FIG. 5 is an explanatory view illustrating a discharging process that is operation of the compression portion of the screw compressor according to Embodiment 1.

FIG. 6 is a schematic cross-sectional view of a slide valve movement mechanism in a screw compressor according to Embodiment 2 when a piston is moved toward a second chamber.

FIG. 7 is a schematic cross-sectional view of the slide valve movement mechanism in the screw compressor according to Embodiment 2 when the piston is moved toward a first chamber.

DESCRIPTION OF EMBODIMENTS

A screw compressor according to an embodiment of the present disclosure will be described hereinafter with reference to the drawings. In the drawings below including FIG. 1, the same reference signs denote the same or corresponding components, and are common throughout the entire descriptions of the embodiments described below. The forms of the components represented throughout the entire specification are merely examples, and do not intend to limit the components to the forms described in the specification. Further, the level of the pressure is not particularly determined in relation to an absolute value, but is determined relatively by the condition, operation, and other state of the screw compressor.

Embodiment 1

FIG. 1 is a schematic cross-sectional view of a slide valve movement mechanism in a screw compressor according to Embodiment 1 when a piston is moved toward a second chamber. FIG. 2 is a schematic cross-sectional view of the slide valve movement mechanism in the screw compressor according to Embodiment 1 when the piston is moved toward a first chamber.

A screw compressor 1 according to Embodiment 1 is a single screw compressor and provided in a refrigerant circuit to compress refrigerant. The refrigerant circuit performs a refrigeration cycle. The screw compressor 1, as its schematic configuration is illustrated in FIGS. 1 and 2, has a cylindrical casing body 2, a screw rotor 3 accommodated in the casing body 2, and a motor 4 that rotationally drives the screw rotor 3. The motor 4 has a stator 4a that is in contact with the inner surface of the casing body 2 and fixed to the casing body 2, and a motor rotor 4b located on the inner side of the stator 4a. The rotation frequency of the motor 4 is controlled by an inverter. The screw rotor 3 and the motor rotor 4b are located coaxially with each other, and are both fixed to a screw shaft 5.

The screw rotor 3 is cylindrical, and is provided with a plurality of grooves 3a that are each shaped in a spiral and are formed at the outer circumferential surface of the screw rotor 3. The screw rotor 3 is connected with the motor rotor 4b fixed to the screw shaft 5 and is rotationally driven by the motor 4. The screw shaft 5 is supported by a main bearing 11 and a sub-bearing (not illustrated) such that the screw shaft 5 is rotatable. The main bearing 11 is located in a main-bearing housing 12 provided at the end portion on the discharge-side of the screw rotor 3. The sub-bearing is provided at an end portion of the screw shaft 5 that lies on the suction side of the screw rotor 3.

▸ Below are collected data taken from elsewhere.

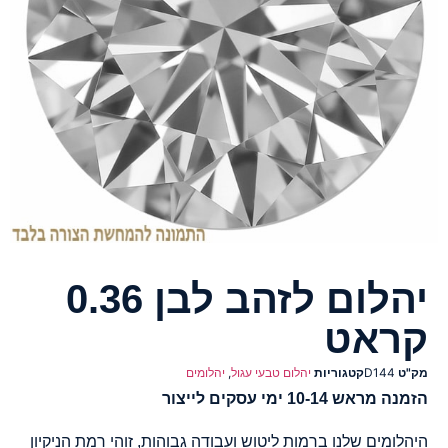
יהלום לזהב לבן 0.36
קראט
מק"ט
D144
קטגוריות
יהלום טבעי עגול
,
יהלומים
הזמנה מראש 10-14 ימי עסקים לייצור
היהלומים שלנו ברמות ליטוש ועבודה גבוהות, זוהי רמת הניקיון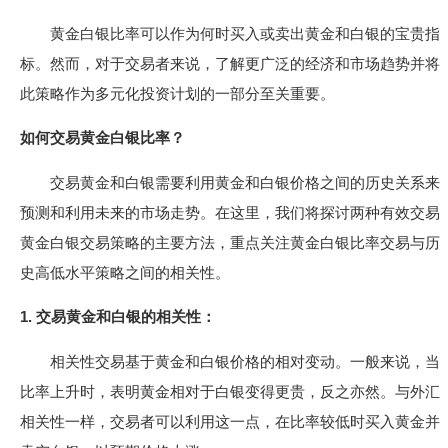
黄金白银比率可以作为何时买入或卖出黄金和白银的宝贵指
标。然而，对于交易者来说，了解更广泛的经济和市场趋势并将
此策略作为多元化投资计划的一部分至关重要。
如何交易黄金白银比率？
交易黄金和白银需要利用黄金和白银价格之间的历史关系来
预测和利用未来的市场走势。在这里，我们将探讨两种有效交易
黄金白银交易策略的主要方法，重点关注黄金白银比率交易与历
史高低水平策略之间的相关性。
1. 交易黄金和白银的相关性：
相关性交易基于黄金和白银价格的相对变动。一般来说，当
比率上升时，表明黄金相对于白银变得更贵，反之亦然。与外汇
相关性一样，交易者可以利用这一点，在比率较低时买入黄金并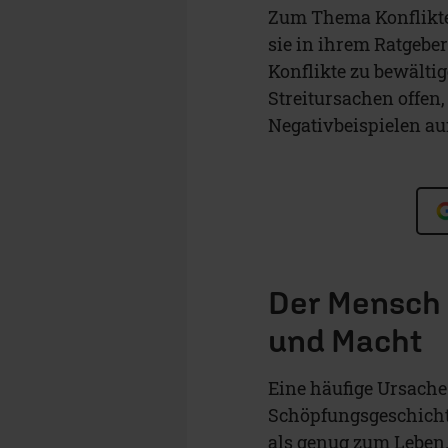
Zum Thema Konflikte 
sie in ihrem Ratgeber
Konflikte zu bewältig
Streitursachen offen
Negativbeispielen au
Der Mensch 
und Macht
Eine häufige Ursache f
Schöpfungsgeschichte
als genug zum Leben.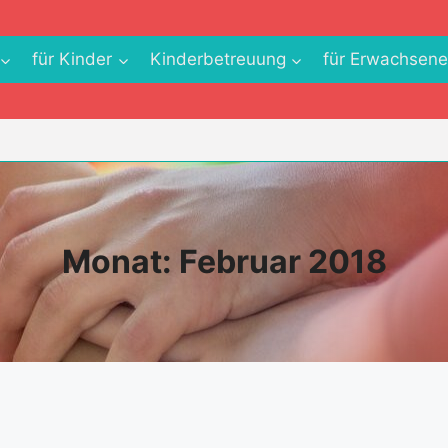
für Kinder
Kinderbetreuung
für Erwachsen
Monat: Februar 2018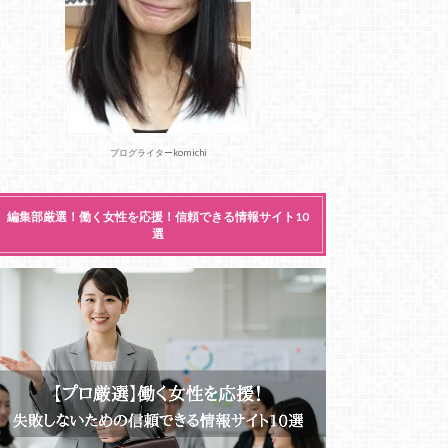
ブログライターkomichi
編集部厳選！働く女性を応援！信頼できる情報サイト10
選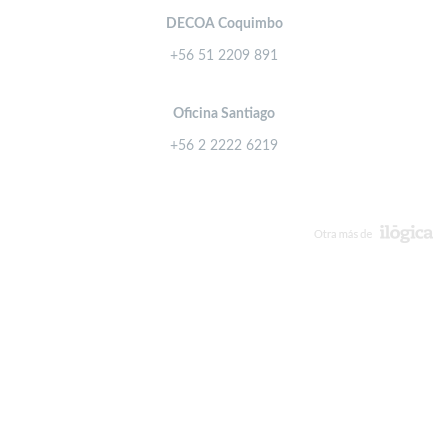
DECOA Coquimbo
+56 51 2209 891
Oficina Santiago
+56 2 2222 6219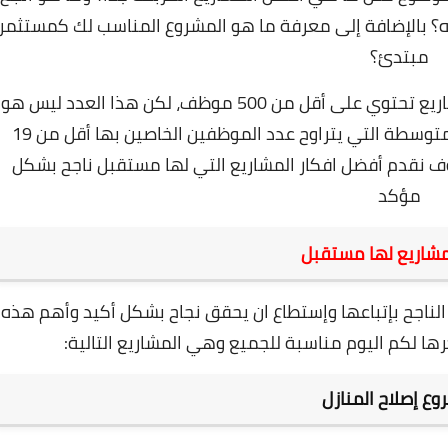
ه؟ بالإضافة إلى معرفة ما هو المشروع المناسب لك كمستثمر
مبتدئ؟
إن المشاريع الصغيرة هي عبارة عن أن هذه المشاريع تحتوي على أقل من 500 موظف، لكن هذا العدد ليس هو
المقياس، حيث أنه هناك الكثير من المشاريع المتوسطة التي يتراوح عدد الموظفين الخاصين بها أقل من 19
 نقدم أفضل افكار المشاريع التي لها مستقبل ناجح بشكل
مؤكد
مشاريع لها مستقبل
 الناجح بإتباعها وإستطاع ان يحقق نجاح بشكل أكيد وأهم هذه
ا لكم اليوم مناسبة للجميع وهي المشاريع التالية:
ع إصلاح المنازل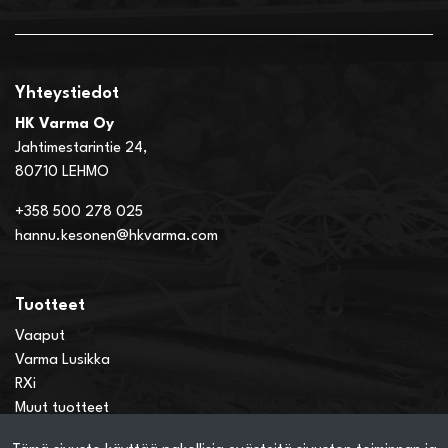
Yhteystiedot
HK Varma Oy
Jahtimestarintie 24,
80710 LEHMO
+358 500 278 025
hannu.kesonen@hkvarma.com
Tuotteet
Vaaput
Varma Lusikka
RXi
Muut tuotteet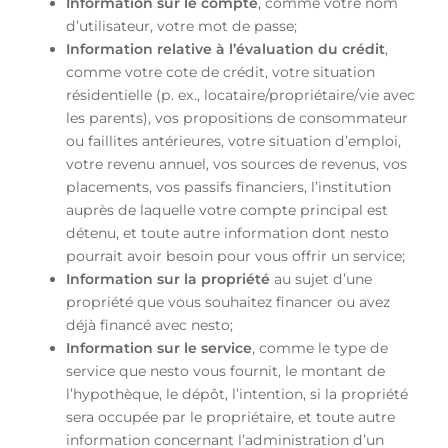
Information sur le compte
, comme votre nom
d’utilisateur, votre mot de passe;
Information relative à l’évaluation du crédit
,
comme votre cote de crédit, votre situation
résidentielle (p. ex., locataire/propriétaire/vie avec
les parents), vos propositions de consommateur
ou faillites antérieures, votre situation d’emploi,
votre revenu annuel, vos sources de revenus, vos
placements, vos passifs financiers, l’institution
auprès de laquelle votre compte principal est
détenu, et toute autre information dont nesto
pourrait avoir besoin pour vous offrir un service;
Information sur la propriété
au sujet d’une
propriété que vous souhaitez financer ou avez
déjà financé avec nesto;
Information sur le service
, comme le type de
service que nesto vous fournit, le montant de
l’hypothèque, le dépôt, l’intention, si la propriété
sera occupée par le propriétaire, et toute autre
information concernant l’administration d’un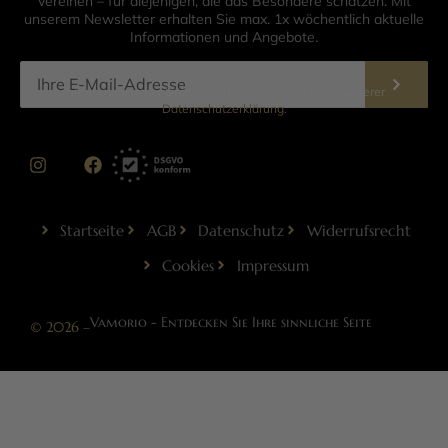
vereinen – für diejenigen, die das Besondere schätzen. Mit
unserem Newsletter erhalten Sie max. 1x wöchentlich aktuelle
Informationen und Angebote.
Informationen zur Datenverarbeitung finden Sie in unserer
Datenschutzerklärung
.
Startseite
AGB
Datenschutz
Widerrufsrecht
Cookies
Impressum
Vamorio - Entdecken Sie Ihre sinnliche Seite
© 2026 –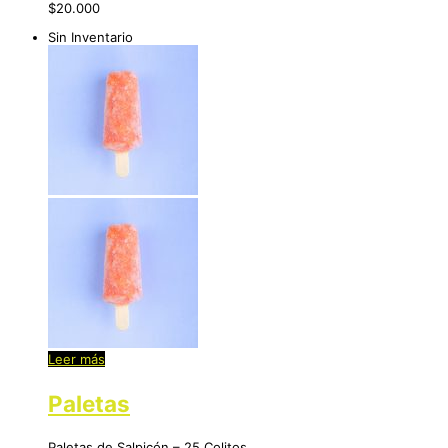
$
20.000
Sin Inventario
Leer más
Paletas
Paletas de Salpicón – 25 Colitos.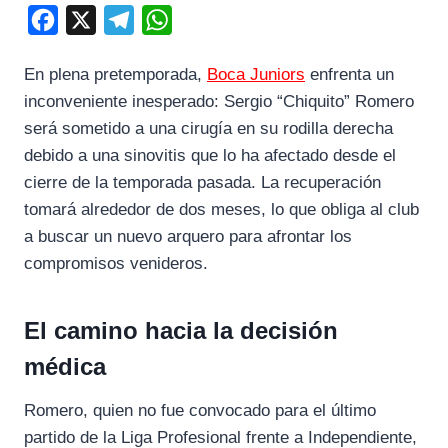
F
X
T
W
a
e
h
En plena pretemporada,
Boca Juniors
enfrenta un
c
l
a
inconveniente inesperado: Sergio “Chiquito” Romero
e
e
t
será sometido a una cirugía en su rodilla derecha
b
g
s
debido a una sinovitis que lo ha afectado desde el
o
r
A
cierre de la temporada pasada. La recuperación
o
a
p
tomará alrededor de dos meses, lo que obliga al club
k
m
p
a buscar un nuevo arquero para afrontar los
compromisos venideros.
El camino hacia la decisión
médica
Romero, quien no fue convocado para el último
partido de la Liga Profesional frente a Independiente,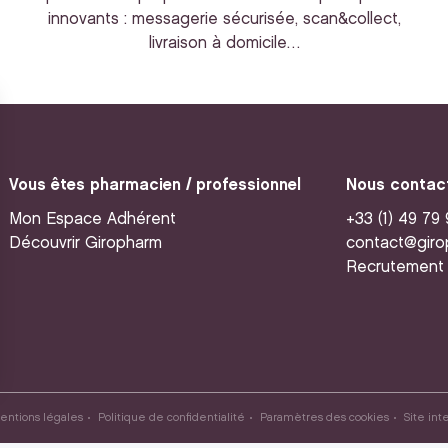
innovants : messagerie sécurisée, scan&collect,
livraison à domicile…
Vous êtes pharmacien / professionnel
Nous contac
Mon Espace Adhérent
+33 (1) 49 79
Découvrir Giropharm
contact@giro
Recrutement
entions légales
Politique de confidentialité
Paramètres des cookies
Site int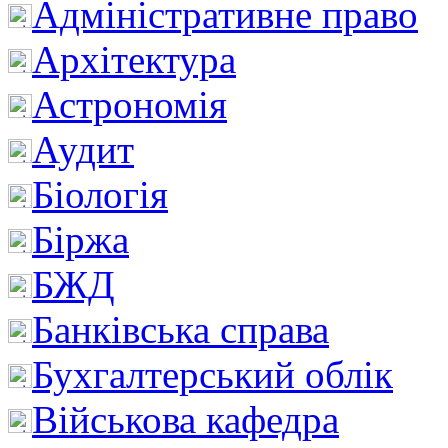
Адміністративне право
Архітектура
Астрономія
Аудит
Біологія
Біржа
БЖД
Банківська справа
Бухгалтерський облік
Військова кафедра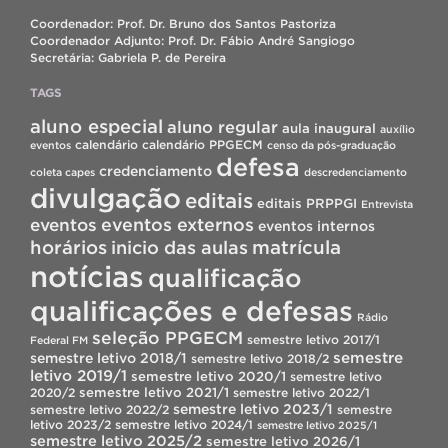
Coordenador: Prof. Dr. Bruno dos Santos Pastoriza
Coordenador Adjunto: Prof. Dr. Fábio André Sangiogo
Secretária: Gabriela P. de Pereira
TAGS
aluno especial
aluno regular
aula inaugural
auxílio
calendário
calendário PPGECM
eventos
censo da pós-graduação
defesa
credenciamento
coleta capes
descredenciamento
divulgação
editais
editais PRPPGI
Entrevista
eventos
eventos externos
eventos internos
horários
inicio das aulas
matrícula
notícias
qualificação
qualificações e defesas
Rádio
seleção PPGECM
semestre letivo 2017/1
Federal FM
semestre
semestre letivo 2018/1
semestre letivo 2018/2
letivo 2019/1
semestre letivo 2020/1
semestre letivo
semestre letivo 2021/1
2020/2
semestre letivo 2022/1
semestre letivo 2023/1
semestre letivo 2022/2
semestre
letivo 2023/2
semestre letivo 2024/1
semestre letivo 2025/1
semestre letivo 2025/2
semestre letivo 2026/1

The grooves 3a are formed at the cylindrical surface of the screw rotor 3. A space in the grooves 3a is surrounded by an inner cylindrical surface of the casing body 2 and a pair of gate rotors 6 to form a compression chamber 29. The pair of gate rotors 6 has gate-rotor tooth portions 6a that mesh with and engage with the grooves 3a. The interior of the casing body 2 is partitioned by a partition (not illustrated) into a high-pressure space 27 and a low-pressure space 28. In the high-pressure space 27, a discharge port 8 is formed and opened toward a discharge chamber 7. The high-pressure space 27 is filled with refrigerant gas at a high pressure that is at a discharge pressure and the high-pressure space 27 is thus at a high pressure. The low-pressure space 28 is filled with refrigerant gas at a low pressure that is at a suction pressure and the low-pressure space 28 is thus at a low pressure. At an end portion of the casing body 2 opposite to the motor 4, a shell part (not illustrated) is installed. In the shell part, a high-pressure space 30 is provided. A slide valve movement mechanism 13 is accommodated in this shell part. The slide valve movement mechanism 13 will be described later. Hereinafter, one region near the high-pressure space in the rotational-shaft direction of the screw rotor 3 is sometimes referred to as “discharge side in the shaft direction,” while the other region near the low-pressure space 28 in the rotational-shaft direction of the screw rotor 3 is sometimes referred to as “suction side in the shaft direction.”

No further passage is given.